I know she’s a cheeky lippy fifteen year old, but no one likes to hear that you’re getting old and losing physical appeal- no one. I sigh and try not to let it bother me. “Let’s see what you look like at thirty-seven.” I mutter under my breath, eyeing the Pepsi, chocolate bar and bag of spicy red potato chips she eats for breakfast in my class every morning.
I’ve had Muslim ladies tell me that Arabic women have better skin that Western women because they keep out of the sun and wear the veil. I tried to point out that bodies do eventually get wrinkled under our clothes in Canada though there are parts of me that never see the sun either.

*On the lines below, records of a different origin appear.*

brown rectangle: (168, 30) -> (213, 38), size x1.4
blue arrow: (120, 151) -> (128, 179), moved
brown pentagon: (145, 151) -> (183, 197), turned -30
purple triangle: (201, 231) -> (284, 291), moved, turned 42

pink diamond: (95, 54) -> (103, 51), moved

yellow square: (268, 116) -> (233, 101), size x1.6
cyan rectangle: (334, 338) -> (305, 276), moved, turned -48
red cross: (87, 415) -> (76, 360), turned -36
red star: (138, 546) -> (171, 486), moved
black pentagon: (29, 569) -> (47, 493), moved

But in their minds, my points are mute, because there is nothing better a women can do than wrap up and stay home, away from the prying eyes of men and the damaging rays of the sun.

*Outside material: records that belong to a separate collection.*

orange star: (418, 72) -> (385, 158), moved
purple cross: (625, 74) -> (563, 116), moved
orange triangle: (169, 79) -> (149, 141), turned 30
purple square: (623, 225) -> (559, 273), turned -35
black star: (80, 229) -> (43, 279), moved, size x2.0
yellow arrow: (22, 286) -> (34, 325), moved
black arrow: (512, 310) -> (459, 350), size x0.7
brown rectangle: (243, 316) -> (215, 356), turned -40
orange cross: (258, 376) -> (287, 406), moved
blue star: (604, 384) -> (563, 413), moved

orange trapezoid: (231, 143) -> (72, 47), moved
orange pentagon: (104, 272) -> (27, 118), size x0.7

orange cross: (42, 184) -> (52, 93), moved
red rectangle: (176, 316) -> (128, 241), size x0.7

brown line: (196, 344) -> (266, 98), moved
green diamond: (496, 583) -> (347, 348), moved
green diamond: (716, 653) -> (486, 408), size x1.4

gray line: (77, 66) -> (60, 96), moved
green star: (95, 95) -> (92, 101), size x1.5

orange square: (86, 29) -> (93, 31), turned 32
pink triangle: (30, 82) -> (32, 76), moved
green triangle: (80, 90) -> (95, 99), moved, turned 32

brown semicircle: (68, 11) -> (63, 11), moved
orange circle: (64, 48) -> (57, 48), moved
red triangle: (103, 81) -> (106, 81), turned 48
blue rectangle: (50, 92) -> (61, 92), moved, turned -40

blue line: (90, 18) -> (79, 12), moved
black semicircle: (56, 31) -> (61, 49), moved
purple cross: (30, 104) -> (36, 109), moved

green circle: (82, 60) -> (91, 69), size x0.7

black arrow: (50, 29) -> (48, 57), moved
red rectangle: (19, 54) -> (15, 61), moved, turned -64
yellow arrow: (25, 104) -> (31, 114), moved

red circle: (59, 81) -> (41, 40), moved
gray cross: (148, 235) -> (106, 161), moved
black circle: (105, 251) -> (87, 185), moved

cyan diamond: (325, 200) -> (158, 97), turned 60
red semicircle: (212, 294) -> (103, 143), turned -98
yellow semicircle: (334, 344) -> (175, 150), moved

Yes, I have wrinkles. True, I’m not as young as I one was, but who is? When it was time to go to bed that night I washed my face and applied a routine layer of night cream to save my skin from the air conditioning I need to allow me to sleep in this country. And then I leaned into the mirror for a good look.
These wrinkles over here, I got by worrying about how I’d pay off my student loan from university. These lines over here came from the pain over losing a great friend in a nasty car accident. These lines were from the pain of my own accident. These lines are from all the times I was faced with making a decision and wasn’t sure I made the right one. These lines came from missing my family at times when I was far, far, away and missing out on Christmases and birthdays of the people I love.
But these lines also came from too much time spend among friends in the sun on sandy beaches. These lines around my mouth began forming in high school when I discovered kissing boys was a great way to pass time. My laugh lines around my eyes are deep, reflecting a life filled with amazing giggles with great people and cherished experiences. Worrying about a student loan meant I received an education that I achieved completely on my own, my first real life goal completed.
Yes, I lost my friend in a car accident but I am grateful to have ever known her in the first place. And my own accident? Well, shit happens. And I’m still healthy. Could have been worse. And worrying about making the right decisions is quite poignant as I sit in a country where women’s choices are rather limited, or made for them by brothers, fathers and husbands who have the full legal right to make decisions for the ‘weaker’ sex. At least my decisions, good or bad, are mine. And missing my family only reiterates I come from a fantastic group of people who miss me when I’m away too.
“Our lines are the road map of our lives,” I was recently told. If God arrived in front of me tomorrow and offered me perfect sleek skin in trade for my experiences, I’d gladly keep every single wrinkle I have. When people say to me, “You are getting older, you know.” I ask in return, “For what exactly? What exactly is this expiry date? And when that moment in time comes, what will happen? Will I spontaneously combust? Cause I know I am nowhere near my expiry date. My life continues to tick at a speed that most people can’t fathom, and I like it that way.
So little Manal, with your pale, olive-coloured fifteen year old skin, you can suck it. Because I wouldn’t trade places with you any day. Lines and all.
But there is an amusing end to this story:
Manal was shocked to find out my real age of thirty seven, which was much older than her own thirty-three year old mother. She thought I was only twenty-five!